_Action item:_ Could the entries below be reproduced exactly, with the images removed?

(Items from a data source)
· · · · · · ·

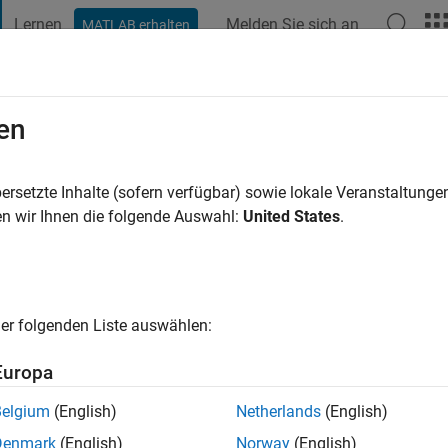
Lernen
Melden Sie sich an
MATLAB erhalten
t Playground
Diskussionen
Wettbewerbe
Blogs
Veröffentlic
en
4 Jahre vor
|
Aktiv seit 2021
ersetzte Inhalte (sofern verfügbar) sowie lokale Veranstaltung
ng:
0
n wir Ihnen die folgende Auswahl:
United States
.
er folgenden Liste auswählen:
Europa
Belgium
(English)
Netherlands
(English)
RANG
Denmark
(English)
Norway
(English)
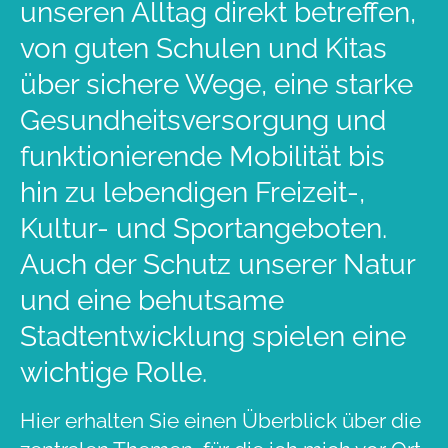
unseren Alltag direkt betreffen,
von guten Schulen und Kitas
über sichere Wege, eine starke
Gesundheitsversorgung und
funktionierende Mobilität bis
hin zu lebendigen Freizeit-,
Kultur- und Sportangeboten.
Auch der Schutz unserer Natur
und eine behutsame
Stadtentwicklung spielen eine
wichtige Rolle.
Hier erhalten Sie einen Überblick über die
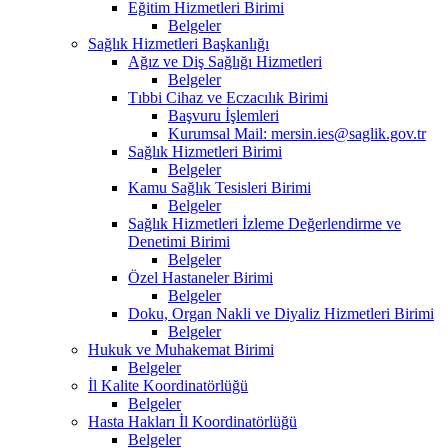
Eğitim Hizmetleri Birimi
Belgeler
Sağlık Hizmetleri Başkanlığı
Ağız ve Diş Sağlığı Hizmetleri
Belgeler
Tıbbi Cihaz ve Eczacılık Birimi
Başvuru İşlemleri
Kurumsal Mail: mersin.ies@saglik.gov.tr
Sağlık Hizmetleri Birimi
Belgeler
Kamu Sağlık Tesisleri Birimi
Belgeler
Sağlık Hizmetleri İzleme Değerlendirme ve
Denetimi Birimi
Belgeler
Özel Hastaneler Birimi
Belgeler
Doku, Organ Nakli ve Diyaliz Hizmetleri Birimi
Belgeler
Hukuk ve Muhakemat Birimi
Belgeler
İl Kalite Koordinatörlüğü
Belgeler
Hasta Hakları İl Koordinatörlüğü
Belgeler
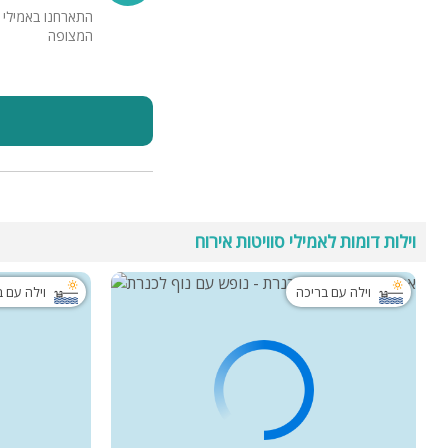
התארחנו באמילי 
המצופה
וילות דומות לאמילי סוויטות אירוח
וילה עם בריכה
וילה עם 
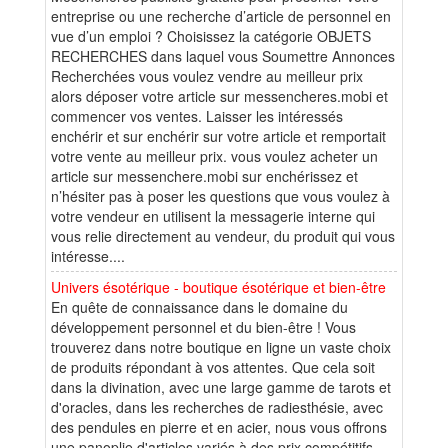
entreprise ou une recherche d’article de personnel en
vue d’un emploi ? Choisissez la catégorie OBJETS
RECHERCHES dans laquel vous Soumettre Annonces
Recherchées vous voulez vendre au meilleur prix
alors déposer votre article sur messencheres.mobi et
commencer vos ventes. Laisser les intéressés
enchérir et sur enchérir sur votre article et remportait
votre vente au meilleur prix. vous voulez acheter un
article sur messenchere.mobi sur enchérissez et
n’hésiter pas à poser les questions que vous voulez à
votre vendeur en utilisent la messagerie interne qui
vous relie directement au vendeur, du produit qui vous
intéresse....
Univers ésotérique - boutique ésotérique et bien-être
En quête de connaissance dans le domaine du
développement personnel et du bien-être ! Vous
trouverez dans notre boutique en ligne un vaste choix
de produits répondant à vos attentes. Que cela soit
dans la divination, avec une large gamme de tarots et
d'oracles, dans les recherches de radiesthésie, avec
des pendules en pierre et en acier, nous vous offrons
une panoplie d'articles variés à des prix compétitifs.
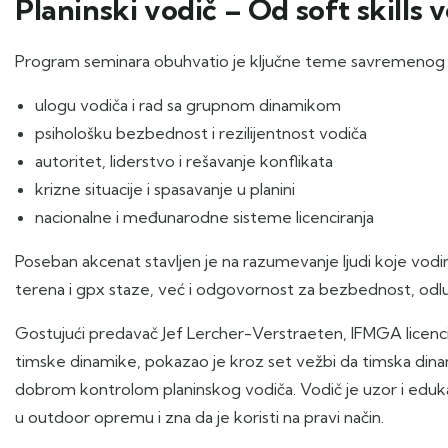
Planinski vodič – Od soft skills v
Program seminara obuhvatio je ključne teme savremenog 
ulogu vodiča i rad sa grupnom dinamikom
psihološku bezbednost i rezilijentnost vodiča
autoritet, liderstvo i rešavanje konflikata
krizne situacije i spasavanje u planini
nacionalne i međunarodne sisteme licenciranja
Poseban akcenat stavljen je na razumevanje ljudi koje vod
terena i gpx staze, već i odgovornost za bezbednost, odl
Gostujući predavač Jef Lercher-Verstraeten, IFMGA licencirani
timske dinamike, pokazao je kroz set vežbi da timska dina
dobrom kontrolom planinskog vodiča. Vodič je uzor i eduka
u outdoor opremu i zna da je koristi na pravi način.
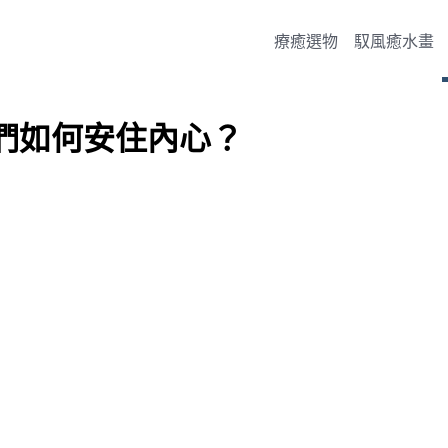
療癒選物
馭風癒水畫
我們如何安住內心？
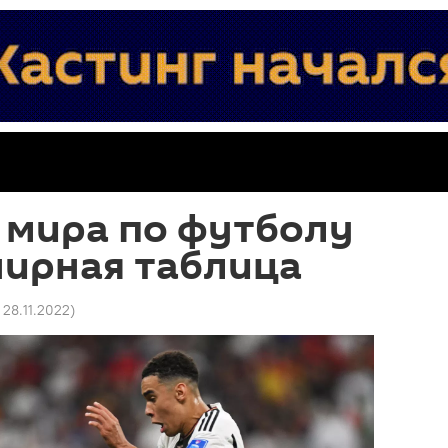
 мира по футболу
рнирная таблица
6 28.11.2022
)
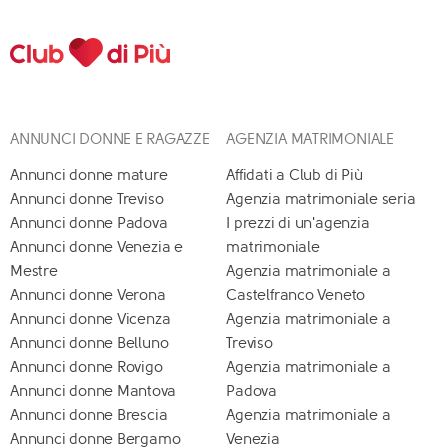
ANNUNCI DONNE E RAGAZZE
AGENZIA MATRIMONIALE
Annunci donne mature
Affidati a Club di Più
Annunci donne Treviso
Agenzia matrimoniale seria
Annunci donne Padova
I prezzi di un'agenzia
Annunci donne Venezia e
matrimoniale
Mestre
Agenzia matrimoniale a
Annunci donne Verona
Castelfranco Veneto
Annunci donne Vicenza
Agenzia matrimoniale a
Annunci donne Belluno
Treviso
Annunci donne Rovigo
Agenzia matrimoniale a
Annunci donne Mantova
Padova
Annunci donne Brescia
Agenzia matrimoniale a
Annunci donne Bergamo
Venezia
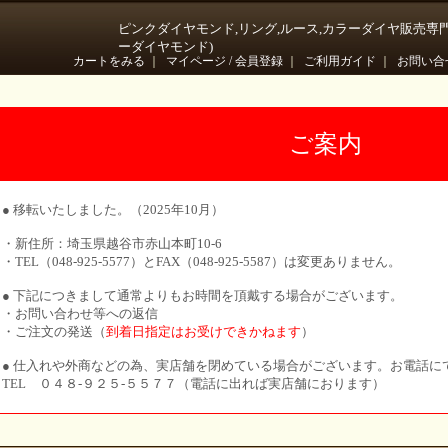
ピンクダイヤモンド,リング,ルース,カラーダイヤ販売専
ーダイヤモンド)
カートをみる
｜
マイページ / 会員登録
｜
ご利用ガイド
｜
お問い合
ご案内
● 移転いたしました。（2025年10月）
・新住所：埼玉県越谷市赤山本町10-6
・TEL（048-925-5577）とFAX（048-925-5587）は変更ありません。
● 下記につきまして通常よりもお時間を頂戴する場合がございます。
・お問い合わせ等への返信
・ご注文の発送（
到着日指定はお受けできかねます
）
● 仕入れや外商などの為、実店舗を閉めている場合がございます。お電話に
TEL ０４８-９２５-５５７７（電話に出れば実店舗におります）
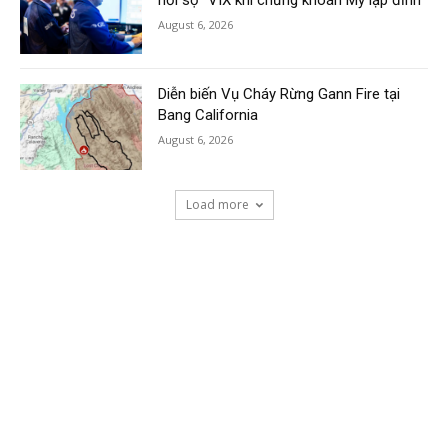
August 6, 2026
Diễn biến Vụ Cháy Rừng Gann Fire tại
Bang California
August 6, 2026
Load more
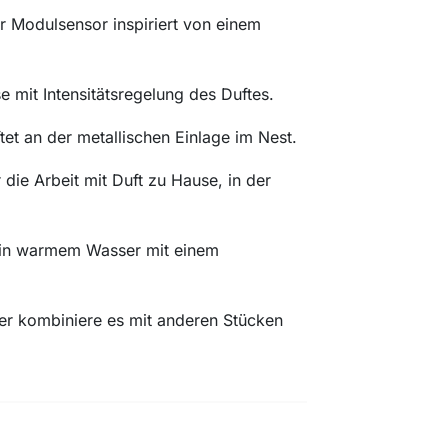
er Modulsensor inspiriert von einem
e mit Intensitätsregelung des Duftes.
tet an der metallischen Einlage im Nest.
ür die Arbeit mit Duft zu Hause, in der
 in warmem Wasser mit einem
der kombiniere es mit anderen Stücken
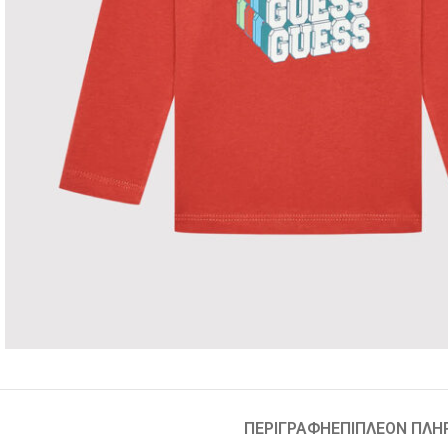
ΠΕΡΙΓΡΑΦΉ
ΕΠΙΠΛΈΟΝ ΠΛΗ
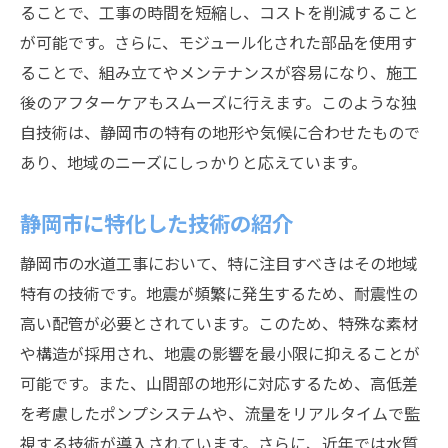
ることで、工事の時間を短縮し、コストを削減すること
が可能です。さらに、モジュール化された部品を使用す
ることで、組み立てやメンテナンスが容易になり、施工
後のアフターケアもスムーズに行えます。このような独
自技術は、静岡市の特有の地形や気候に合わせたもので
あり、地域のニーズにしっかりと応えています。
静岡市に特化した技術の紹介
静岡市の水道工事において、特に注目すべきはその地域
特有の技術です。地震が頻繁に発生するため、耐震性の
高い配管が必要とされています。このため、特殊な素材
や構造が採用され、地震の影響を最小限に抑えることが
可能です。また、山間部の地形に対応するため、高低差
を考慮したポンプシステムや、流量をリアルタイムで監
視する技術が導入されています。さらに、近年では水質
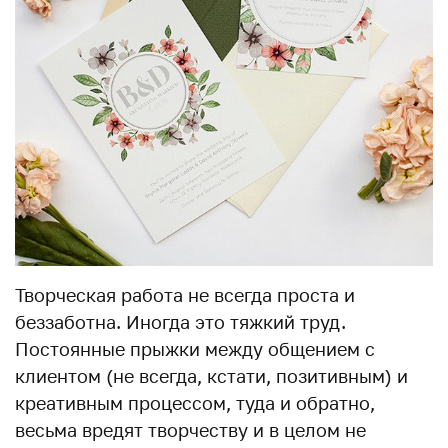
Творческая работа не всегда проста и
беззаботна. Иногда это тяжкий труд.
Постоянные прыжки между общением с
клиентом (не всегда, кстати, позитивным) и
креативным процессом, туда и обратно,
весьма вредят творчеству и в целом не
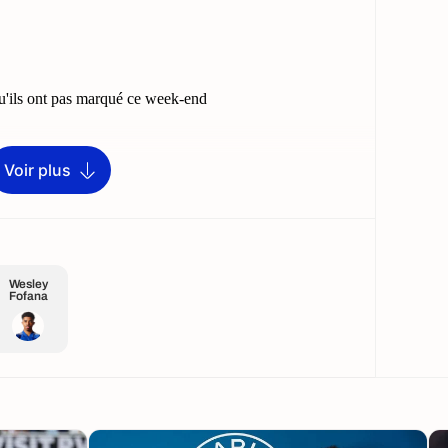
Voir plus
Wesley
Fofana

· · · · · · ·

_Task result:_
Lernen
Melden Sie sich an
MATLAB erhalten
t Playground
Diskussionen
Wettbewerbe
Blogs
Veröffentlic
en
4 Jahre vor
|
Aktiv seit 2021
ersetzte Inhalte (sofern verfügbar) sowie lokale Veranstaltung
ng:
0
n wir Ihnen die folgende Auswahl:
United States
.
er folgenden Liste auswählen:
Europa
Belgium
(English)
Netherlands
(English)
RANG
Denmark
(English)
Norway
(English)
unseren Alltag direkt betreffen,
von guten Schulen und Kitas
über sichere Wege, eine starke
Gesundheitsversorgung und
funktionierende Mobilität bis
hin zu lebendigen Freizeit-,
Kultur- und Sportangeboten.
Auch der Schutz unserer Natur
und eine behutsame
Stadtentwicklung spielen eine
wichtige Rolle.
Hier erhalten Sie einen Überblick über die
Eğitim Hizmetleri Birimi
Belgeler
Sağlık Hizmetleri Başkanlığı
Ağız ve Diş Sağlığı Hizmetleri
Belgeler
Tıbbi Cihaz ve Eczacılık Birimi
Başvuru İşlemleri
Kurumsal Mail: mersin.ies@saglik.gov.tr
Sağlık Hizmetleri Birimi
Belgeler
Kamu Sağlık Tesisleri Birimi
Belgeler
Sağlık Hizmetleri İzleme Değerlendirme ve
Denetimi Birimi
Belgeler
Özel Hastaneler Birimi
Belgeler
Doku, Organ Nakli ve Diyaliz Hizmetleri Birimi
Belgeler
Hukuk ve Muhakemat Birimi
Belgeler
İl Kalite Koordinatörlüğü
Belgeler
Hasta Hakları İl Koordinatörlüğü
Belgeler
התארחנו באמילי 
המצופה
וילות דומות לאמילי סוויטות אירוח
וילה עם בריכה
וילה עם 
entreprise ou une recherche d’article de personnel en
vue d’un emploi ? Choisissez la catégorie OBJETS
RECHERCHES dans laquel vous Soumettre Annonces
Recherchées vous voulez vendre au meilleur prix
alors déposer votre article sur messencheres.mobi et
commencer vos ventes. Laisser les intéressés
enchérir et sur enchérir sur votre article et remportait
votre vente au meilleur prix. vous voulez acheter un
article sur messenchere.mobi sur enchérissez et
n’hésiter pas à poser les questions que vous voulez à
votre vendeur en utilisent la messagerie interne qui
vous relie directement au vendeur, du produit qui vous
intéresse....
Univers ésotérique - boutique ésotérique et bien-être
En quête de connaissance dans le domaine du
développement personnel et du bien-être ! Vous
trouverez dans notre boutique en ligne un vaste choix
de produits répondant à vos attentes. Que cela soit
dans la divination, avec une large gamme de tarots et
d'oracles, dans les recherches de radiesthésie, avec
des pendules en pierre et en acier, nous vous offrons
une panoplie d'articles variés à des prix compétitifs.
Planinski vodič – Od soft skills v
Program seminara obuhvatio je ključne teme savremenog 
ulogu vodiča i rad sa grupnom dinamikom
psihološku bezbednost i rezilijentnost vodiča
autoritet, liderstvo i rešavanje konflikata
krizne situacije i spasavanje u planini
nacionalne i međunarodne sisteme licenciranja
Poseban akcenat stavljen je na razumevanje ljudi koje vod
terena i gpx staze, već i odgovornost za bezbednost, odl
Gostujući predavač Jef Lercher-Verstraeten, IFMGA licencirani
timske dinamike, pokazao je kroz set vežbi da timska dina
dobrom kontrolom planinskog vodiča. Vodič je uzor i eduka
u outdoor opremu i zna da je koristi na pravi način.
療癒選物
馭風癒水畫
我們如何安住內心？
 мира по футболу
рнирная таблица
6 28.11.2022
)
ANNUNCI DONNE E RAGAZZE
AGENZIA MATRIMONIALE
Annunci donne mature
Affidati a Club di Più
Annunci donne Treviso
Agenzia matrimoniale seria
Annunci donne Padova
I prezzi di un'agenzia
Annunci donne Venezia e
matrimoniale
Mestre
Agenzia matrimoniale a
Annunci donne Verona
Castelfranco Veneto
Annunci donne Vicenza
Agenzia matrimoniale a
Annunci donne Belluno
Treviso
Annunci donne Rovigo
Agenzia matrimoniale a
Annunci donne Mantova
Padova
Annunci donne Brescia
Agenzia matrimoniale a
Annunci donne Bergamo
Venezia
ピンクダイヤモンド,リング,ルース,カラーダイヤ販売専
ーダイヤモンド)
カートをみる
｜
マイページ / 会員登録
｜
ご利用ガイド
｜
お問い合
ご案内
● 移転いたしました。（2025年10月）
・新住所：埼玉県越谷市赤山本町10-6
・TEL（048-925-5577）とFAX（048-925-5587）は変更ありません。
● 下記につきまして通常よりもお時間を頂戴する場合がございます。
・お問い合わせ等への返信
・ご注文の発送（
到着日指定はお受けできかねます
）
● 仕入れや外商などの為、実店舗を閉めている場合がございます。お電話に
TEL ０４８-９２５-５５７７（電話に出れば実店舗におります）
August 6, 2026
Diễn biến Vụ Cháy Rừng Gann Fire tại
Bang California
August 6, 2026
Load more
er Modulsensor inspiriert von einem
e mit Intensitätsregelung des Duftes.
tet an der metallischen Einlage im Nest.
ür die Arbeit mit Duft zu Hause, in der
 in warmem Wasser mit einem
der kombiniere es mit anderen Stücken
ΠΕΡΙΓΡΑΦΉ
ΕΠΙΠΛΈΟΝ ΠΛΗ
ることで、工事の時間を短縮し、コストを削減すること
が可能です。さらに、モジュール化された部品を使用す
ることで、組み立てやメンテナンスが容易になり、施工
後のアフターケアもスムーズに行えます。このような独
自技術は、静岡市の特有の地形や気候に合わせたもので
あり、地域のニーズにしっかりと応えています。
静岡市に特化した技術の紹介
静岡市の水道工事において、特に注目すべきはその地域
特有の技術です。地震が頻繁に発生するため、耐震性の
高い配管が必要とされています。このため、特殊な素材
や構造が採用され、地震の影響を最小限に抑えることが
可能です。また、山間部の地形に対応するため、高低差
を考慮したポンプシステムや、流量をリアルタイムで監
視する技術が導入されています。さらに、近年では水質
Творческая работа не всегда проста и
беззаботна. Иногда это тяжкий труд.
Постоянные прыжки между общением с
клиентом (не всегда, кстати, позитивным) и
креативным процессом, туда и обратно,
весьма вредят творчеству и в целом не
Voir plus
Wesley
Fofana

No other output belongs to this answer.